2. Evaluate with real tasks:

Test with goals like "find the project lead and schedule a meeting," not just "get user."

3. Automate metrics:

Programmatically run evaluations to track success rates, token counts, and tool call frequency.

4. Let AI refactor:

Feed failed evaluation transcripts to an LLM to get suggestions for improving your tool's code.

5. Namespace tools clearly:

Use prefixes to differentiate tools, such as `jira_search_issues` vs. `github_search_issues`.

6. Return meaningful context:

Prefer human-readable names like "Jane Doe" instead of cryptic `usr_7a3b4c9` IDs.

7. Enforce token efficiency:

Implement pagination and filtering for tools that can return long lists of results.

8. Make errors helpful:

Instead of `Invalid input`, return `Error: Missing 'user_id'. Example: search(user_id=12345)`.

9. Guide with messages:

If output is cut, guide with "Showing 10 of 100 results.
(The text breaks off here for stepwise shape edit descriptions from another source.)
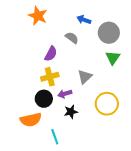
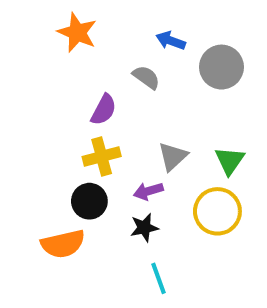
green triangle: (113, 58) -> (230, 161), moved
purple arrow: (65, 94) -> (148, 191), moved
cyan line: (55, 137) -> (158, 278), moved

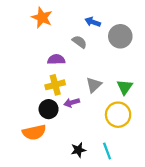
purple semicircle: (104, 110) -> (56, 59), turned -119
purple arrow: (148, 191) -> (72, 103), moved
black star: (144, 228) -> (78, 150), moved
cyan line: (158, 278) -> (107, 151), moved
Use the 'page' parameter for more."

10. Use unambiguous parameter names:

Use `user_email` or `user_id` instead of a generic `user` parameter.

11. Define formats explicitly:

In parameter descriptions, specify requirements like "Date must be in YYYY-MM-DD format."

12. Provide examples in descriptions:

Add an `Example: search_query='status:open'` to the parameter's help text.